» Exercise:
Pick out every line in the data below that holds "числа".

Dataset entries
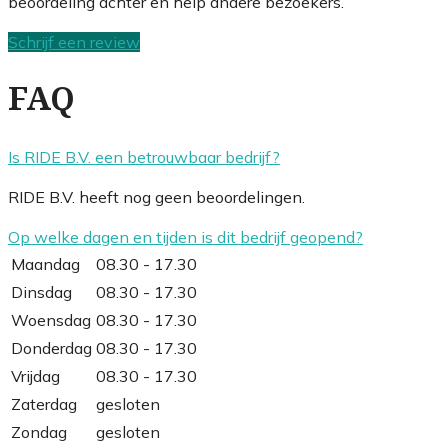
beoordeling achter en help andere bezoekers.
Schrijf een review
FAQ
Is RIDE B.V. een betrouwbaar bedrijf?
RIDE B.V. heeft nog geen beoordelingen.
Op welke dagen en tijden is dit bedrijf geopend?
Maandag
08.30 - 17.30
Dinsdag
08.30 - 17.30
Woensdag
08.30 - 17.30
Donderdag
08.30 - 17.30
Vrijdag
08.30 - 17.30
Zaterdag
gesloten
Zondag
gesloten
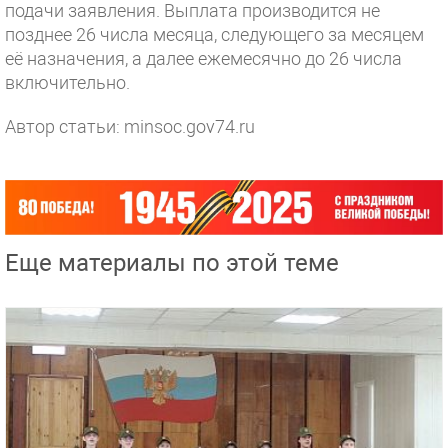
подачи заявления. Выплата производится не
позднее 26 числа месяца, следующего за месяцем
её назначения, а далее ежемесячно до 26 числа
включительно.
Автор статьи: minsoc.gov74.ru
Еще материалы по этой теме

» Exercise result:
позднее 26 числа месяца, следующего за месяцем
её назначения, а далее ежемесячно до 26 числа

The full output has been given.